- [The data]:

>>>

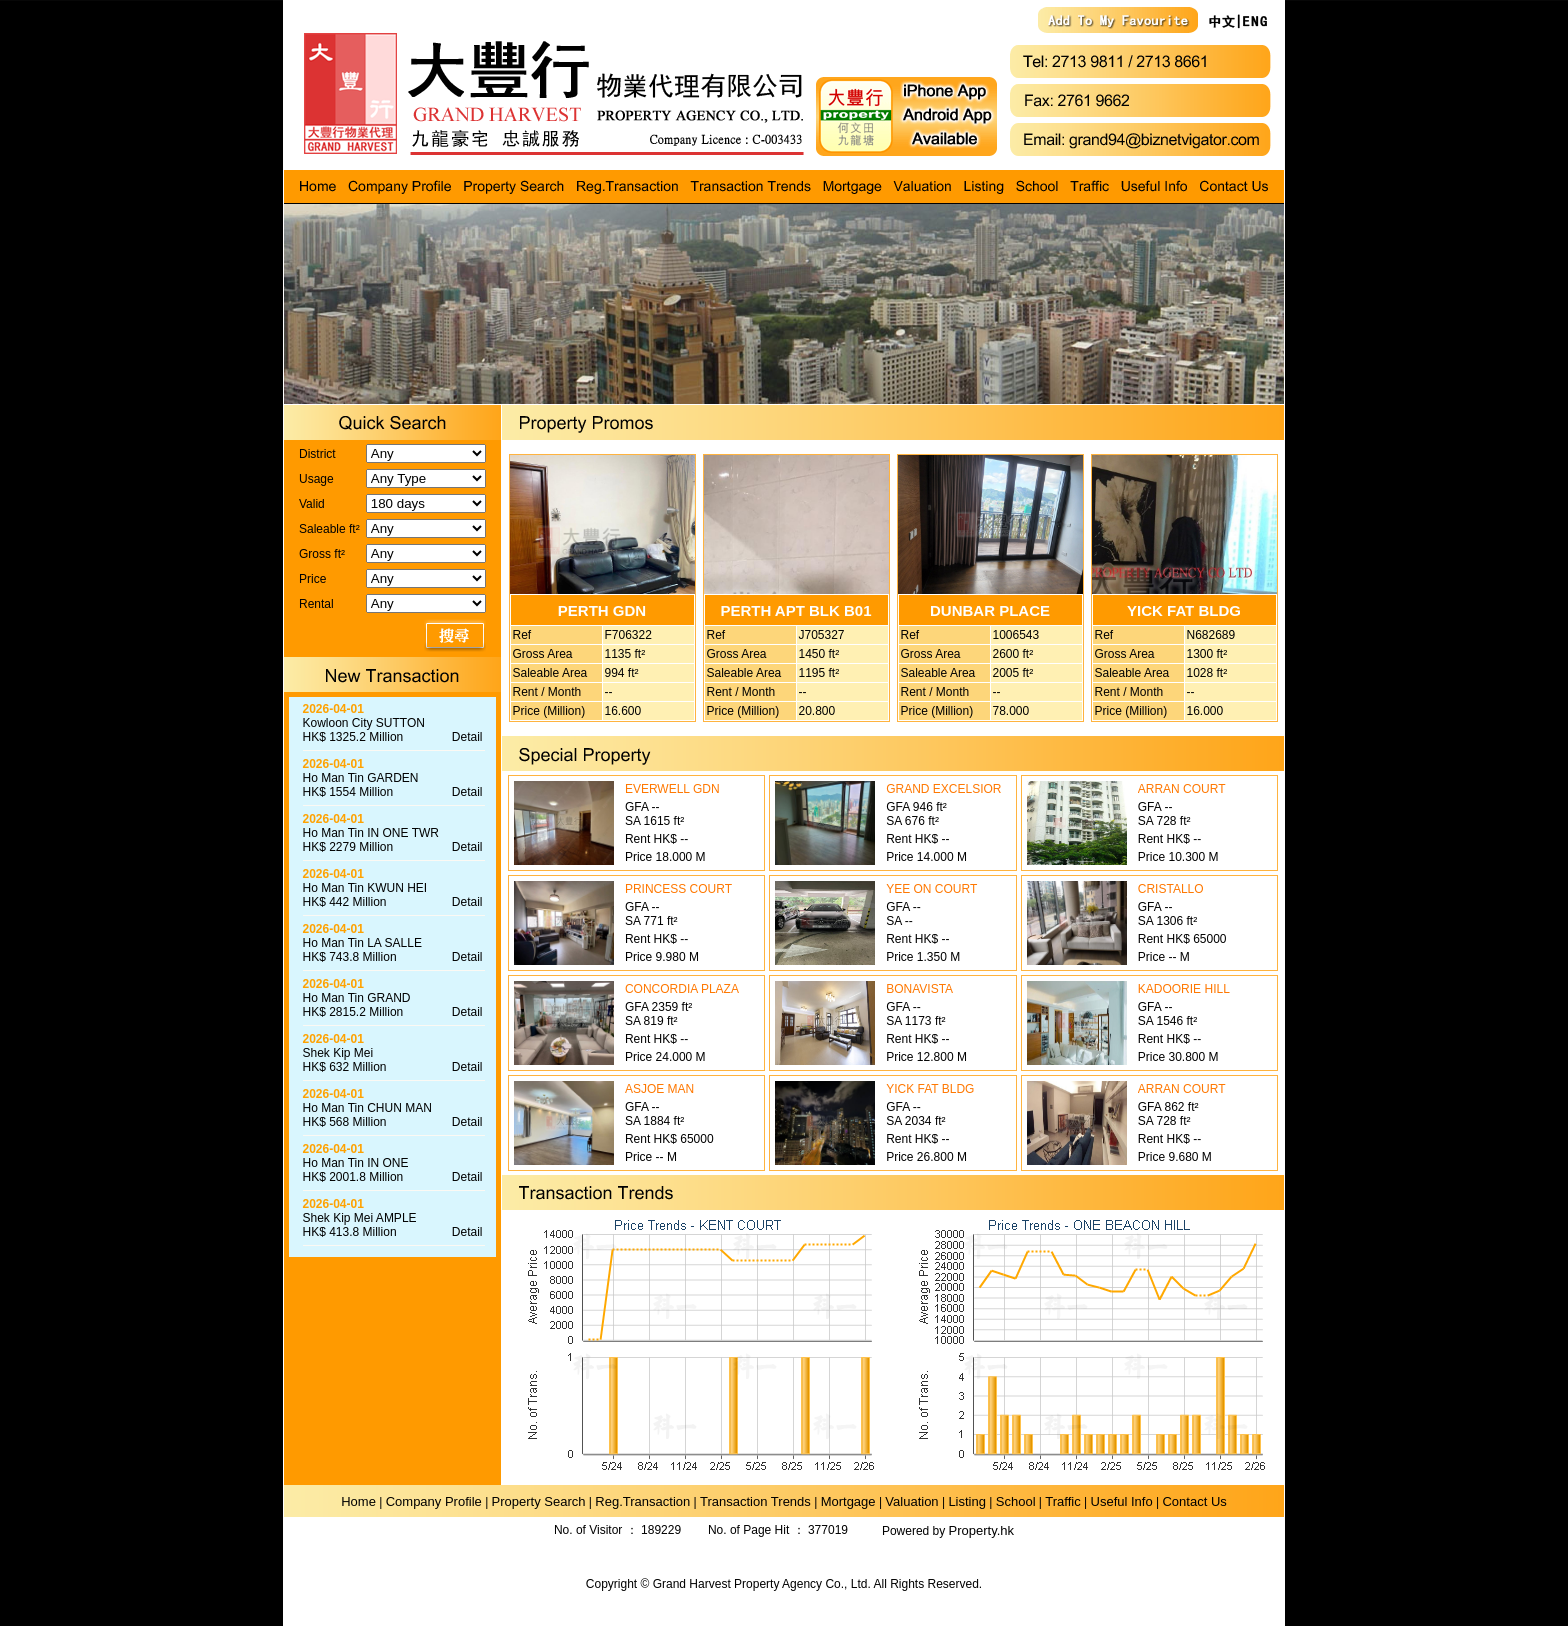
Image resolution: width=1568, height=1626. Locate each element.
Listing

<<<
>>>

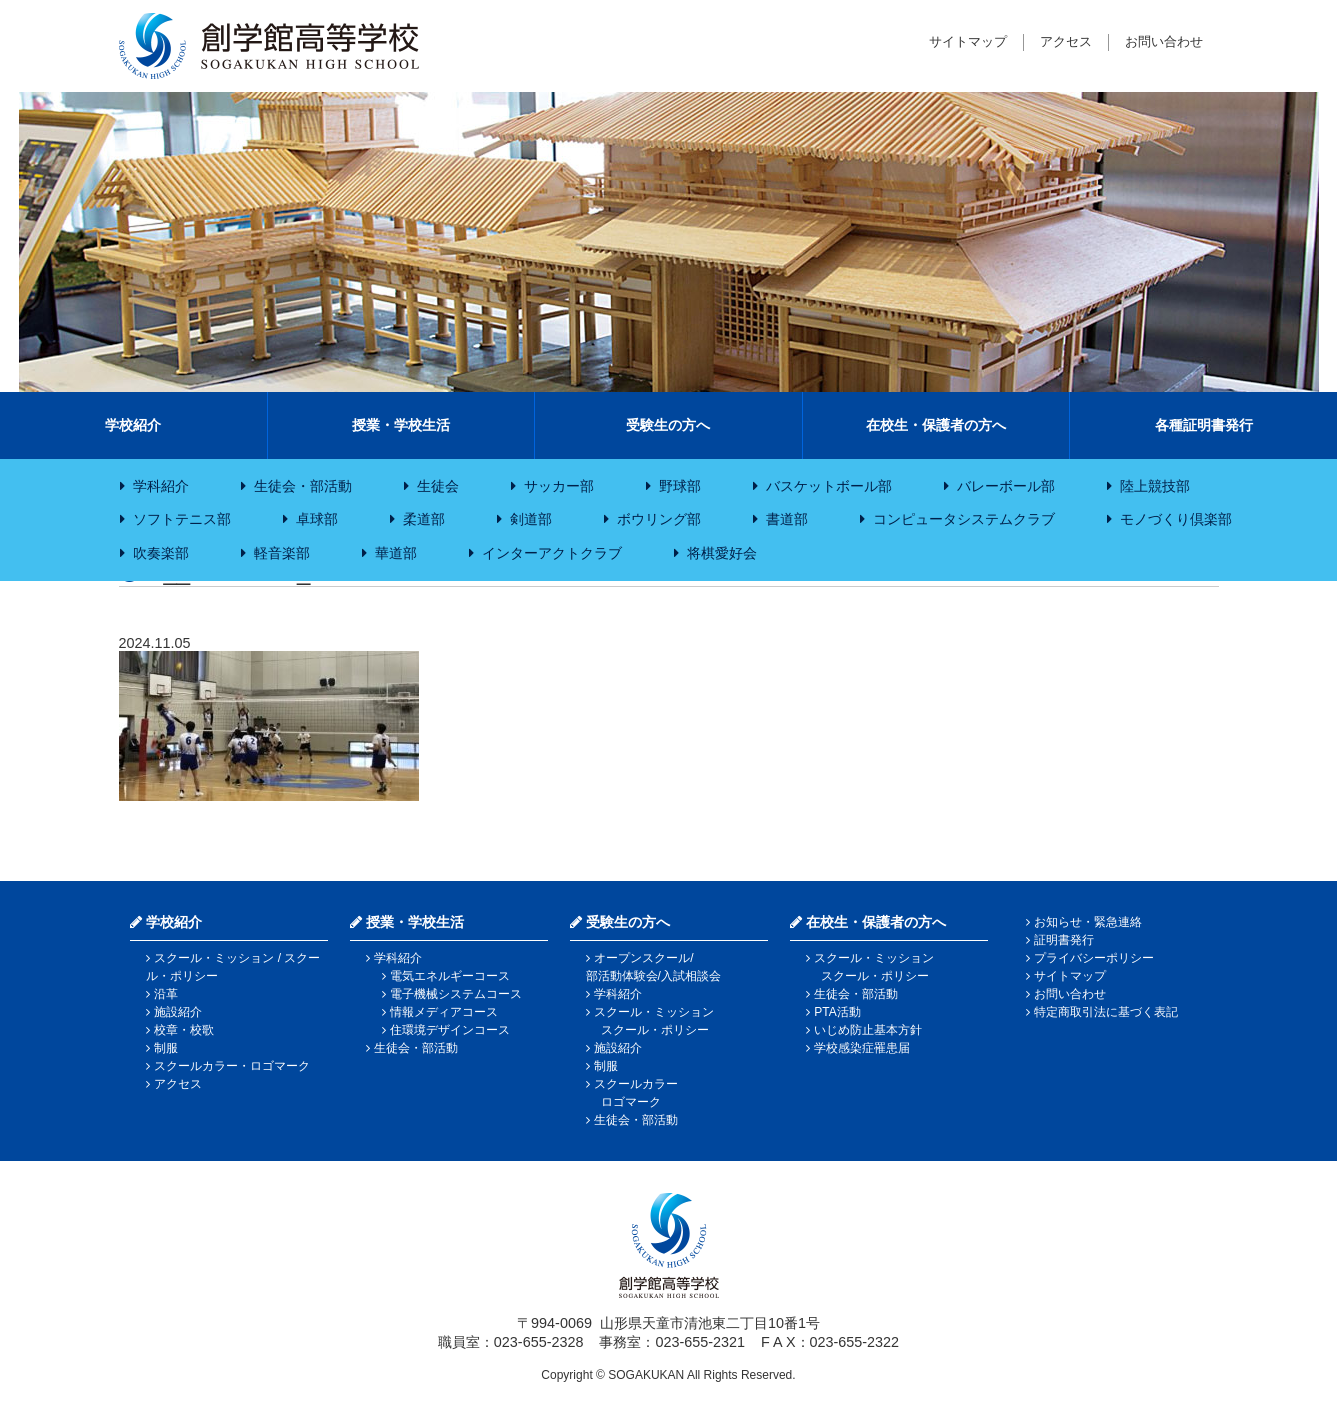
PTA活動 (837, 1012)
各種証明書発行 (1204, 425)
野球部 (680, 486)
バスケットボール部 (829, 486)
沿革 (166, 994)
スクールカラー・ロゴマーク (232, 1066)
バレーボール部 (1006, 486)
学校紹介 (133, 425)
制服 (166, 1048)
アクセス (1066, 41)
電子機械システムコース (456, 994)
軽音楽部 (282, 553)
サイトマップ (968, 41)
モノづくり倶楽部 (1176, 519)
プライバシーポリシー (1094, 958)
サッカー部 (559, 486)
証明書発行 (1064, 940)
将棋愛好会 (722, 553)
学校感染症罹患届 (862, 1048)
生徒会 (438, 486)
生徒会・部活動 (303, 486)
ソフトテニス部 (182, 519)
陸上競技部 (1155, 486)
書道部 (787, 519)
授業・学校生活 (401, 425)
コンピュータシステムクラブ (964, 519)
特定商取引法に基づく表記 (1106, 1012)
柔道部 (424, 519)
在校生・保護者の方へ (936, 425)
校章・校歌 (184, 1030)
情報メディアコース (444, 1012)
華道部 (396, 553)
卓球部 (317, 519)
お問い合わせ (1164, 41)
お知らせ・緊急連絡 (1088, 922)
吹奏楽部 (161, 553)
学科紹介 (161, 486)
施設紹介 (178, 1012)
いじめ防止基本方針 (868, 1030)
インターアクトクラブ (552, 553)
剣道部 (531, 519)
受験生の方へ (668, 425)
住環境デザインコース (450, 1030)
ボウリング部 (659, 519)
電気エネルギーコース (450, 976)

<<<
>>>

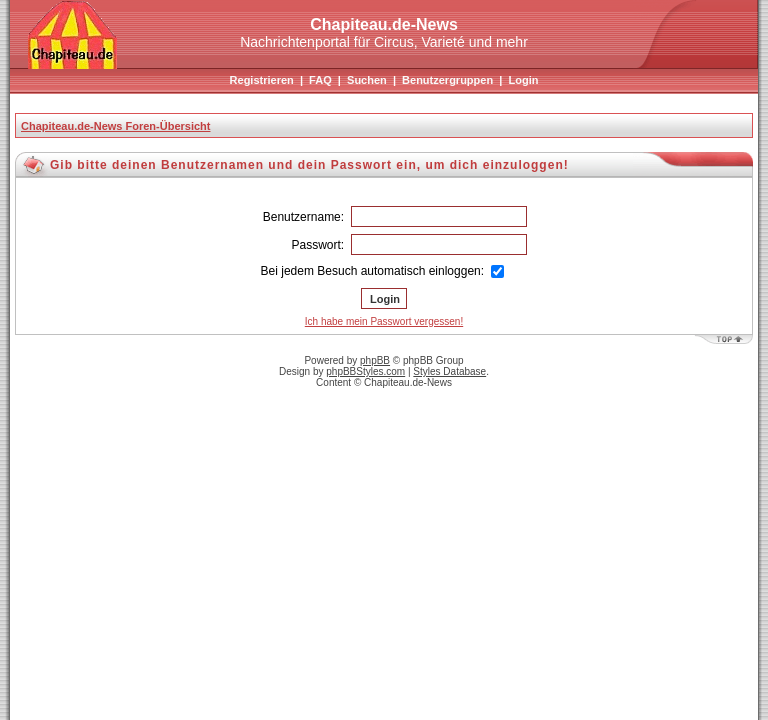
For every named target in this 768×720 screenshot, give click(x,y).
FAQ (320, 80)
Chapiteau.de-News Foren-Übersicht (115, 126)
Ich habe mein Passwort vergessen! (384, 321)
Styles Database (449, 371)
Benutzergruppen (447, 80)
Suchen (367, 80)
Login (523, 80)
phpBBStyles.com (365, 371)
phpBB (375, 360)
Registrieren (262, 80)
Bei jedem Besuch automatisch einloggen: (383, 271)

<<<

- [What the task requires]:
For this exercise, repeat exactly the lines of the data above from the one with "Login (523, 80)" down to the one with "Bei jedem Besuch", both end lines included.

- [Answer section]:
Login (523, 80)
phpBBStyles.com (365, 371)
phpBB (375, 360)
Registrieren (262, 80)
Bei jedem Besuch automatisch einloggen: (383, 271)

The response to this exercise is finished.